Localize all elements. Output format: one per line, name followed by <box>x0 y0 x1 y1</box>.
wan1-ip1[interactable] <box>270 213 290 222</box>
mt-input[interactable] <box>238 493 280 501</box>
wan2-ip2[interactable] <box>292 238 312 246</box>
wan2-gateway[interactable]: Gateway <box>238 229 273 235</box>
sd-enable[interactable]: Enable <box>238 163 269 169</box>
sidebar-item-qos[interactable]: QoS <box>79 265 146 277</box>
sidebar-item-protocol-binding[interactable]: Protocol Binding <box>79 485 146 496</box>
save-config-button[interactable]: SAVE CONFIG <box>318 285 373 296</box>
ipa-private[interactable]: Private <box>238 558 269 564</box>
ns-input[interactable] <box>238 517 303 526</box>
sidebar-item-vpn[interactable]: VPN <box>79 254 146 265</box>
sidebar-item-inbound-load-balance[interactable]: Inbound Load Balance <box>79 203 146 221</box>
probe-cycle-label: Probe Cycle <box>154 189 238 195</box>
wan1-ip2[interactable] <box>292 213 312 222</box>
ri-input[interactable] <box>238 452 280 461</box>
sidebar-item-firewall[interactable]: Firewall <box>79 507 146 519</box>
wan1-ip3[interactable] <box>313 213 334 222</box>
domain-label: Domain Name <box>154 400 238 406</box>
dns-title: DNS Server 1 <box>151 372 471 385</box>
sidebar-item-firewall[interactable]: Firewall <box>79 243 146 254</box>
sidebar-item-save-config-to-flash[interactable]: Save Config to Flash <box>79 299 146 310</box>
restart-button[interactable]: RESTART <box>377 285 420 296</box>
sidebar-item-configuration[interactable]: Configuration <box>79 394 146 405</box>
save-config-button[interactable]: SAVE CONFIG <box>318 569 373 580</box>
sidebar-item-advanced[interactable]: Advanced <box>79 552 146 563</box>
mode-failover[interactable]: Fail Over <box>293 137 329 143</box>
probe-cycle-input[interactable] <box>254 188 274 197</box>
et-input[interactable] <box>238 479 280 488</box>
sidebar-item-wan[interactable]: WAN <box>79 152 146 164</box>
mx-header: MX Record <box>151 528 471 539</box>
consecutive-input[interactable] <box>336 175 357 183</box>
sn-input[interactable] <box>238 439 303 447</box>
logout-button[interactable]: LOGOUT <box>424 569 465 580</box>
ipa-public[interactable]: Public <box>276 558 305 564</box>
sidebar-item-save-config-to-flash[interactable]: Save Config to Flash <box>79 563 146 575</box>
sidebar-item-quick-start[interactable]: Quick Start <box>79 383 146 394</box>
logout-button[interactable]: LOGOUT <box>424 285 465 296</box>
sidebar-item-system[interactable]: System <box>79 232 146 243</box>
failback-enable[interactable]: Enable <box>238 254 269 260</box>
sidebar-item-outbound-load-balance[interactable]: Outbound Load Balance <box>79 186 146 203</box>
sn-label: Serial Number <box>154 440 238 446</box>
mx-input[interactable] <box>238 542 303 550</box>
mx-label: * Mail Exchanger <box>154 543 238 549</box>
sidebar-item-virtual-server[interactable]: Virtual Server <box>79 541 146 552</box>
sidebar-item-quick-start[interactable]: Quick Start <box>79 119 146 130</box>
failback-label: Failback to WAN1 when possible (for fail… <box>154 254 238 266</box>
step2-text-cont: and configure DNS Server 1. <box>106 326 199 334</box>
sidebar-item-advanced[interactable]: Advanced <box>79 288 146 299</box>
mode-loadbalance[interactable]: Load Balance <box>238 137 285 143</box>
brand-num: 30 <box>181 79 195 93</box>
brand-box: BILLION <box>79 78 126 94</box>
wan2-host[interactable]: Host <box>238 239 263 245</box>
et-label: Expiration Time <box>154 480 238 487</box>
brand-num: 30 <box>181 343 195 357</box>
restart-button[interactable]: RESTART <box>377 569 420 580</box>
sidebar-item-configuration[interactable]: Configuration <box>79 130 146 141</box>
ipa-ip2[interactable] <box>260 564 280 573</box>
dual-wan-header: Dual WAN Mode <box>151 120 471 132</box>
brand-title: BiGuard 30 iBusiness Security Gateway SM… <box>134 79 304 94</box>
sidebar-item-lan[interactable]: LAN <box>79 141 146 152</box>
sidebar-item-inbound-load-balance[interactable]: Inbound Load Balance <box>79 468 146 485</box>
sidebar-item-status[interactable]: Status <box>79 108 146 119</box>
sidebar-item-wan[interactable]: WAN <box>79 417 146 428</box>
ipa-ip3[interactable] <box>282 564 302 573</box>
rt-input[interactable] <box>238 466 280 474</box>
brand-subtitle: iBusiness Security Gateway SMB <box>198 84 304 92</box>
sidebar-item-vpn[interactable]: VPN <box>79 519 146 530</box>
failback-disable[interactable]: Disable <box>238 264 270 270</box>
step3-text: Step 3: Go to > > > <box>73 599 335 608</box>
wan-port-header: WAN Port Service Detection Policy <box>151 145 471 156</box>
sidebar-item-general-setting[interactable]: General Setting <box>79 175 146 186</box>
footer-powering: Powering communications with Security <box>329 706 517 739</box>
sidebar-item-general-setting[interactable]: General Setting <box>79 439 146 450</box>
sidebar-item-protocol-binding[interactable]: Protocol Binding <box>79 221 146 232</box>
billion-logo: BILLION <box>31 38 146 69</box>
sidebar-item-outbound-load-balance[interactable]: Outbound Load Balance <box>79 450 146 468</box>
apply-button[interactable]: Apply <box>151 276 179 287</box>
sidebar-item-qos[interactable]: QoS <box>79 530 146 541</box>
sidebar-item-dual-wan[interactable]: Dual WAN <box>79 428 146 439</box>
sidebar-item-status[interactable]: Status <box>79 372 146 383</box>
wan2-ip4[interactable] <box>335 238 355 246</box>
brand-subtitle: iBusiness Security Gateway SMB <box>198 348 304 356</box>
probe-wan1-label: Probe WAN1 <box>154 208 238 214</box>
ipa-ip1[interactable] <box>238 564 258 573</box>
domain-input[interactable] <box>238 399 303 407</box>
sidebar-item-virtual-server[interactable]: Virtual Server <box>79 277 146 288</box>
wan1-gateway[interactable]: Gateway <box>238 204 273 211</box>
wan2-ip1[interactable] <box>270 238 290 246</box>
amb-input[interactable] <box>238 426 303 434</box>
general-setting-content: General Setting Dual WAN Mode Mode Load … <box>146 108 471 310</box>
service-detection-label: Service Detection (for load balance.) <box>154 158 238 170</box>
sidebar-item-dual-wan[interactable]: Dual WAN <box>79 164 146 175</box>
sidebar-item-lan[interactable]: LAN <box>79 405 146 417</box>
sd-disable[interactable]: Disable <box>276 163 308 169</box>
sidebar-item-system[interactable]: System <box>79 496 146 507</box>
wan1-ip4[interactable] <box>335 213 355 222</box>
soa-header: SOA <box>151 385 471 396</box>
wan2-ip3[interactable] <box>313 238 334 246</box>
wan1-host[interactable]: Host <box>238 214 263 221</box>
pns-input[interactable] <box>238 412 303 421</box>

What the task asks: Print out each line of the data exactly.

Response to the exercise:
Localize all elements. Output format: one per line, name followed by <box>x0 y0 x1 y1</box>.
wan1-ip1[interactable] <box>270 213 290 222</box>
mt-input[interactable] <box>238 493 280 501</box>
wan2-ip2[interactable] <box>292 238 312 246</box>
wan2-gateway[interactable]: Gateway <box>238 229 273 235</box>
sd-enable[interactable]: Enable <box>238 163 269 169</box>
sidebar-item-qos[interactable]: QoS <box>79 265 146 277</box>
sidebar-item-protocol-binding[interactable]: Protocol Binding <box>79 485 146 496</box>
save-config-button[interactable]: SAVE CONFIG <box>318 285 373 296</box>
ipa-private[interactable]: Private <box>238 558 269 564</box>
ns-input[interactable] <box>238 517 303 526</box>
sidebar-item-vpn[interactable]: VPN <box>79 254 146 265</box>
sidebar-item-inbound-load-balance[interactable]: Inbound Load Balance <box>79 203 146 221</box>
probe-cycle-label: Probe Cycle <box>154 189 238 195</box>
wan1-ip2[interactable] <box>292 213 312 222</box>
ri-input[interactable] <box>238 452 280 461</box>
sidebar-item-firewall[interactable]: Firewall <box>79 507 146 519</box>
wan1-ip3[interactable] <box>313 213 334 222</box>
domain-label: Domain Name <box>154 400 238 406</box>
dns-title: DNS Server 1 <box>151 372 471 385</box>
sidebar-item-firewall[interactable]: Firewall <box>79 243 146 254</box>
sidebar-item-save-config-to-flash[interactable]: Save Config to Flash <box>79 299 146 310</box>
restart-button[interactable]: RESTART <box>377 285 420 296</box>
sidebar-item-configuration[interactable]: Configuration <box>79 394 146 405</box>
save-config-button[interactable]: SAVE CONFIG <box>318 569 373 580</box>
sidebar-item-advanced[interactable]: Advanced <box>79 552 146 563</box>
mode-failover[interactable]: Fail Over <box>293 137 329 143</box>
probe-cycle-input[interactable] <box>254 188 274 197</box>
et-input[interactable] <box>238 479 280 488</box>
sidebar-item-wan[interactable]: WAN <box>79 152 146 164</box>
mx-header: MX Record <box>151 528 471 539</box>
consecutive-input[interactable] <box>336 175 357 183</box>
sn-input[interactable] <box>238 439 303 447</box>
logout-button[interactable]: LOGOUT <box>424 569 465 580</box>
ipa-public[interactable]: Public <box>276 558 305 564</box>
sidebar-item-save-config-to-flash[interactable]: Save Config to Flash <box>79 563 146 575</box>
sidebar-item-quick-start[interactable]: Quick Start <box>79 383 146 394</box>
logout-button[interactable]: LOGOUT <box>424 285 465 296</box>
sidebar-item-system[interactable]: System <box>79 232 146 243</box>
failback-enable[interactable]: Enable <box>238 254 269 260</box>
sidebar-item-outbound-load-balance[interactable]: Outbound Load Balance <box>79 186 146 203</box>
sn-label: Serial Number <box>154 440 238 446</box>
mx-input[interactable] <box>238 542 303 550</box>
mx-label: * Mail Exchanger <box>154 543 238 549</box>
sidebar-item-virtual-server[interactable]: Virtual Server <box>79 541 146 552</box>
sidebar-item-quick-start[interactable]: Quick Start <box>79 119 146 130</box>
failback-label: Failback to WAN1 when possible (for fail… <box>154 254 238 266</box>
step2-text-cont: and configure DNS Server 1. <box>106 326 199 334</box>
sidebar-item-advanced[interactable]: Advanced <box>79 288 146 299</box>
mode-loadbalance[interactable]: Load Balance <box>238 137 285 143</box>
brand-num: 30 <box>181 79 195 93</box>
brand-box: BILLION <box>79 78 126 94</box>
wan2-host[interactable]: Host <box>238 239 263 245</box>
et-label: Expiration Time <box>154 480 238 487</box>
brand-num: 30 <box>181 343 195 357</box>
restart-button[interactable]: RESTART <box>377 569 420 580</box>
sidebar-item-configuration[interactable]: Configuration <box>79 130 146 141</box>
ipa-ip2[interactable] <box>260 564 280 573</box>
dual-wan-header: Dual WAN Mode <box>151 120 471 132</box>
brand-title: BiGuard 30 iBusiness Security Gateway SM… <box>134 79 304 94</box>
sidebar-item-lan[interactable]: LAN <box>79 141 146 152</box>
sidebar-item-inbound-load-balance[interactable]: Inbound Load Balance <box>79 468 146 485</box>
sidebar-item-status[interactable]: Status <box>79 108 146 119</box>
sidebar-item-wan[interactable]: WAN <box>79 417 146 428</box>
ipa-ip3[interactable] <box>282 564 302 573</box>
rt-input[interactable] <box>238 466 280 474</box>
brand-subtitle: iBusiness Security Gateway SMB <box>198 84 304 92</box>
sidebar-item-vpn[interactable]: VPN <box>79 519 146 530</box>
failback-disable[interactable]: Disable <box>238 264 270 270</box>
step3-text: Step 3: Go to > > > <box>73 599 335 608</box>
wan-port-header: WAN Port Service Detection Policy <box>151 145 471 156</box>
sidebar-item-general-setting[interactable]: General Setting <box>79 175 146 186</box>
footer-powering: Powering communications with Security <box>329 706 517 739</box>
sidebar-item-general-setting[interactable]: General Setting <box>79 439 146 450</box>
sidebar-item-protocol-binding[interactable]: Protocol Binding <box>79 221 146 232</box>
billion-logo: BILLION <box>31 38 146 69</box>
sidebar-item-outbound-load-balance[interactable]: Outbound Load Balance <box>79 450 146 468</box>
apply-button[interactable]: Apply <box>151 276 179 287</box>
sidebar-item-qos[interactable]: QoS <box>79 530 146 541</box>
sidebar-item-dual-wan[interactable]: Dual WAN <box>79 428 146 439</box>
sidebar-item-status[interactable]: Status <box>79 372 146 383</box>
wan2-ip4[interactable] <box>335 238 355 246</box>
brand-subtitle: iBusiness Security Gateway SMB <box>198 348 304 356</box>
probe-wan1-label: Probe WAN1 <box>154 208 238 214</box>
ipa-ip1[interactable] <box>238 564 258 573</box>
domain-input[interactable] <box>238 399 303 407</box>
sidebar-item-virtual-server[interactable]: Virtual Server <box>79 277 146 288</box>
wan1-gateway[interactable]: Gateway <box>238 204 273 211</box>
wan2-ip1[interactable] <box>270 238 290 246</box>
amb-input[interactable] <box>238 426 303 434</box>
general-setting-content: General Setting Dual WAN Mode Mode Load … <box>146 108 471 310</box>
service-detection-label: Service Detection (for load balance.) <box>154 158 238 170</box>
sidebar-item-dual-wan[interactable]: Dual WAN <box>79 164 146 175</box>
sidebar-item-lan[interactable]: LAN <box>79 405 146 417</box>
sd-disable[interactable]: Disable <box>276 163 308 169</box>
sidebar-item-system[interactable]: System <box>79 496 146 507</box>
wan1-ip4[interactable] <box>335 213 355 222</box>
soa-header: SOA <box>151 385 471 396</box>
wan2-ip3[interactable] <box>313 238 334 246</box>
wan1-host[interactable]: Host <box>238 214 263 221</box>
pns-input[interactable] <box>238 412 303 421</box>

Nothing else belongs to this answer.